Cette transition sera dirigée par un président et un vice-président qui seront désignés par un collège mis en place par le Comité national pour le salut du peuple (CNSP), a déclaré le rapporteur général (Moussa Camara) des concertations nationales qui ont pris fin ce samedi après-midi (10-12 septembre 2020) à Bamako en présence du Colonel Assimi Goïta, le nouvel homme fort du pays.

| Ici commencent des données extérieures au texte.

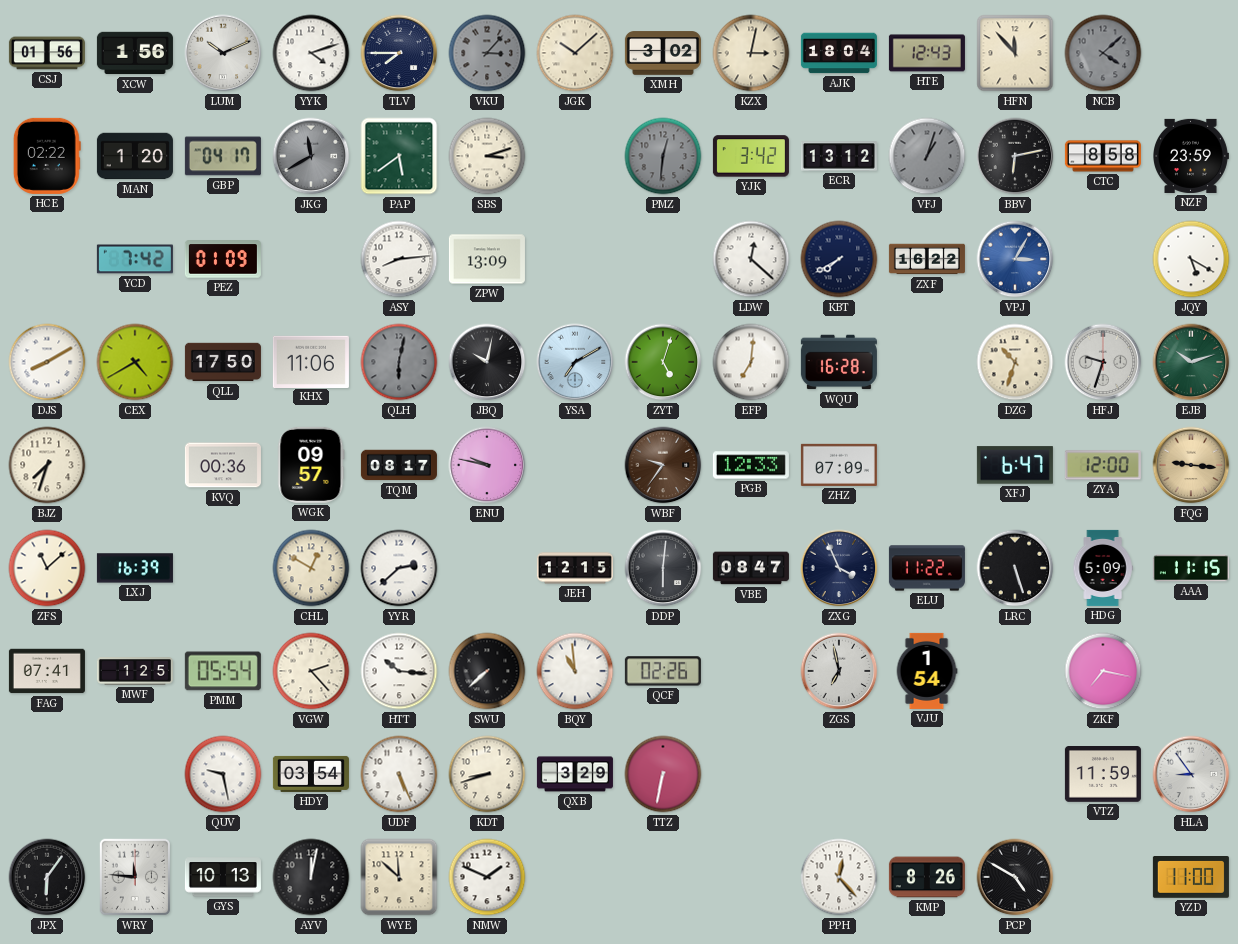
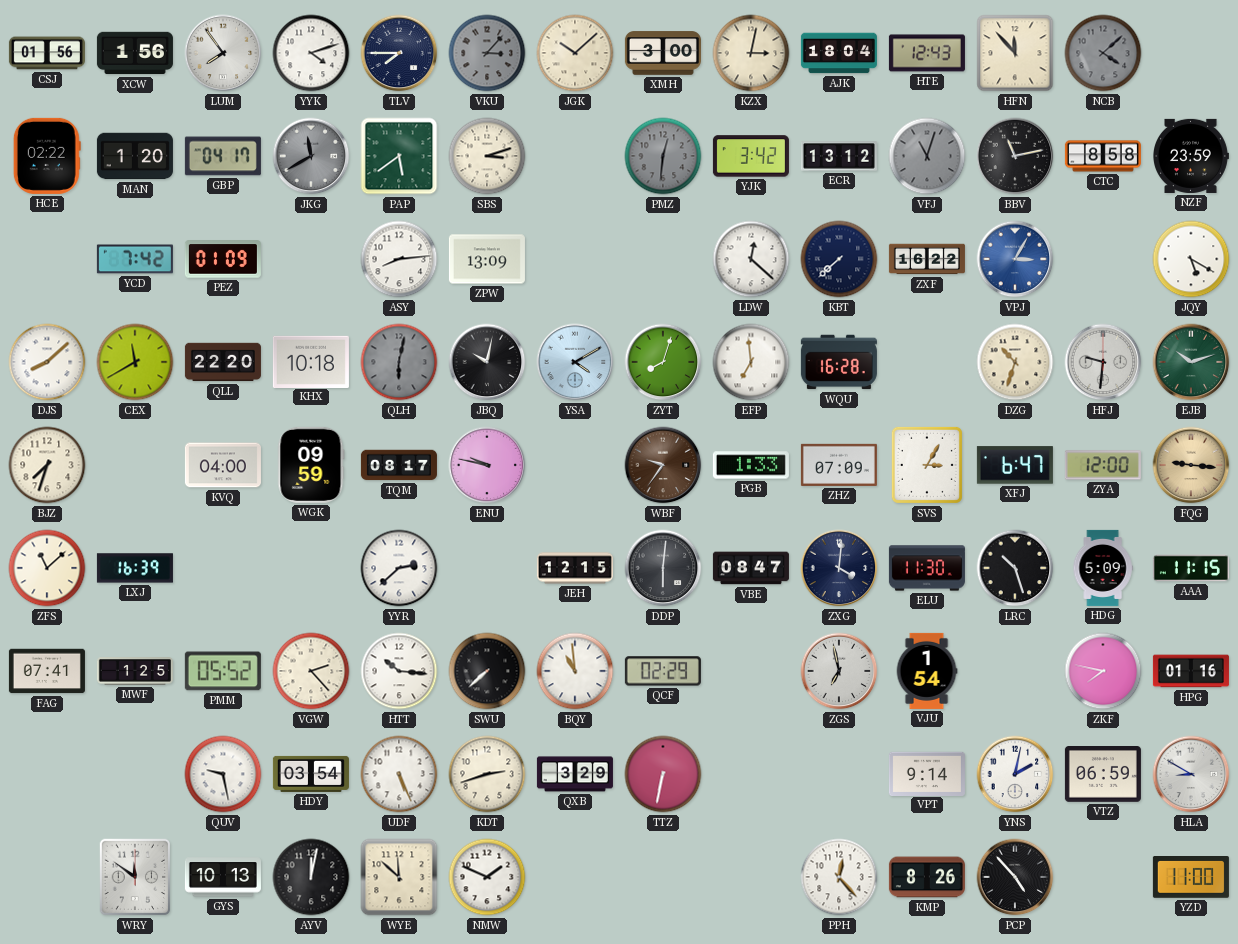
LUM: 10:11 -> 7:54
XMH: 3:02 -> 3:00
VFJ: 1:03 -> 11:03
BBV: 6:13 -> 11:13
KBT: 7:40 -> 7:38
DJS: 8:10 -> 8:08
CEX: 4:40 -> 11:40
QLL: 17:50 -> 22:20
KHX: 11:06 -> 10:18
YSA: 7:10 -> 4:10
ZYT: 5:03 -> 8:03
EFP: 7:01 -> 6:59
HFJ: 9:33 -> 9:31
KVQ: 00:36 -> 04:00
WGK: 09:57 -> 09:59
PGB: 12:33 -> 1:33
SVS: none -> 3:05
CHL: 12:50 -> none
ZXG: 3:56 -> 4:01
ELU: 11:22 -> 11:30
LRC: 5:27 -> 10:27
PMM: 05:54 -> 05:52
QCF: 02:26 -> 02:29
ZKF: 7:17 -> 7:47
HPG: none -> 01:16
KDT: 8:42 -> 2:42
VPT: none -> 9:14
YNS: none -> 2:02
VTZ: 11:59 -> 06:59
HLA: 8:54 -> 8:50
JPX: 6:06 -> none
WRY: 11:46 -> 11:51
PCP: 4:50 -> 4:53
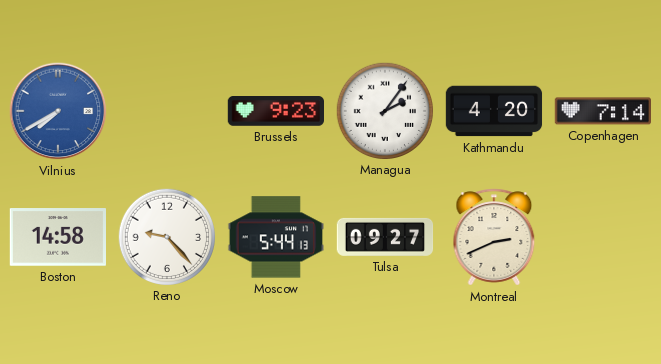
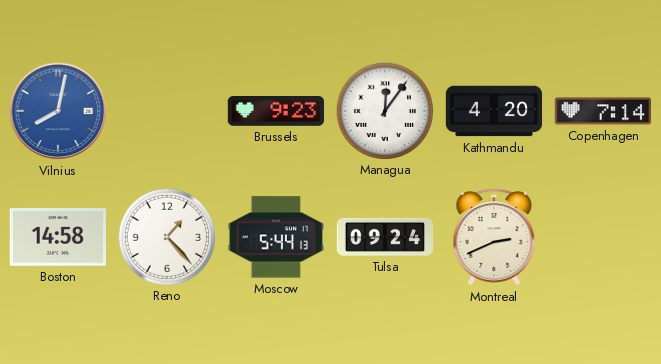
Vilnius: 7:40 -> 8:02
Managua: 2:06 -> 12:06
Reno: 9:23 -> 1:23
Tulsa: 09:27 -> 09:24
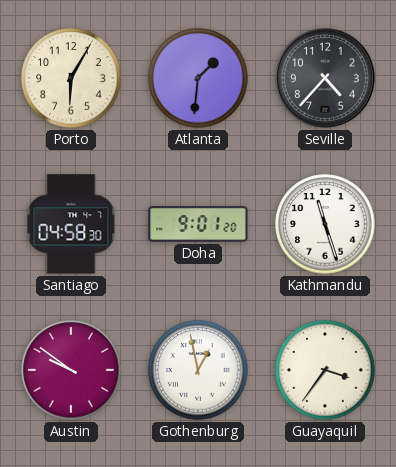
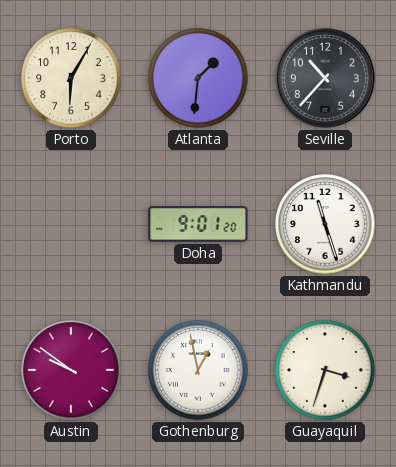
Seville: 4:37 -> 10:37
Santiago: 04:58 -> none
Guayaquil: 3:36 -> 3:33
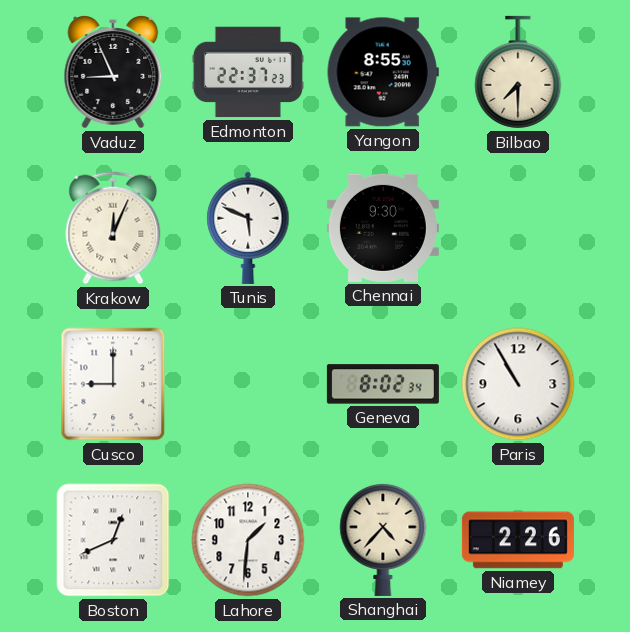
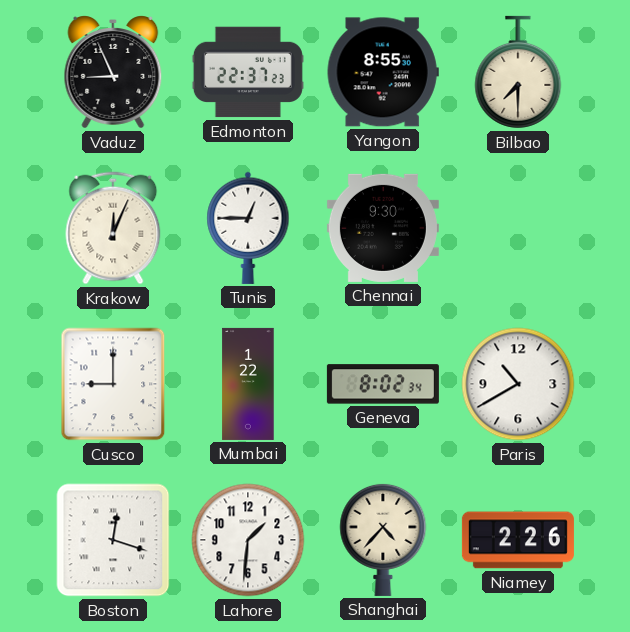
Tunis: 5:49 -> 12:45
Mumbai: none -> 1:22
Paris: 10:55 -> 10:40
Boston: 12:41 -> 12:18
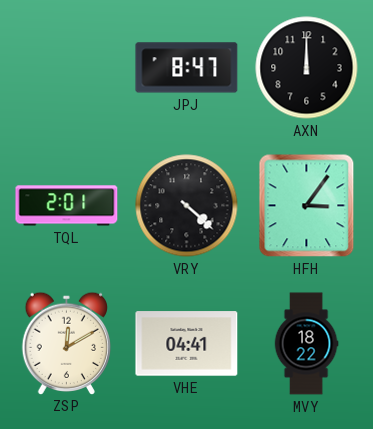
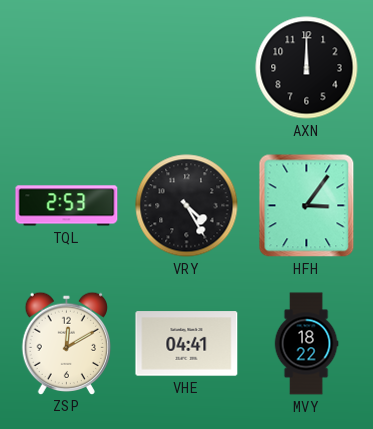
JPJ: 8:47 -> none
TQL: 2:01 -> 2:53
VRY: 4:22 -> 4:25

Ces assises ont réuni 500 participants représentants les forces vives de la nation (classe politique, société civile, mouvements et groupes armés, diaspora…) et repartis en 5 groupes qui ont planché sur les mêmes sujets avec le même mandat : améliorer, enrichir ou amender les documents (Feuille de route et Charte de la Transition) soumis à leur analyse.
En plus du président de la transition et de son vice-président, un gouvernement composé de 25 membres au maximum sera mis en place, il sera dirigé par un Premier ministre nommé par le président de la transition conformément à la constitution en vigueur.
Il sera également mis en place un Conseil national de 121 membres composé de l'ensemble de forces vives de la nation (forces armées et de sécurité, associations et organisations de la société civile, confession religieuses, notabilités, faitières de la presse, groupes et mouvements armés). Organe législatif de la transition, il désignera lui-même son président.
La Feuille de route de la transition comporte six axes qui prennent en compte la sécurisation et la lutte contre le terrorisme, l’amélioration de la gouvernance, la refondation du système éducatif du pays, les reformes politiques et institutionnelles et l’organisation des élections générales.
Dans son un bref discours de clôture le président du CNSP, Colonel Assimi Goïta, s’est félicité de l’esprit qui a animé ces assises et pris l’engagement que la junte ne veillera rigoureusement à la mise en œuvre des documents.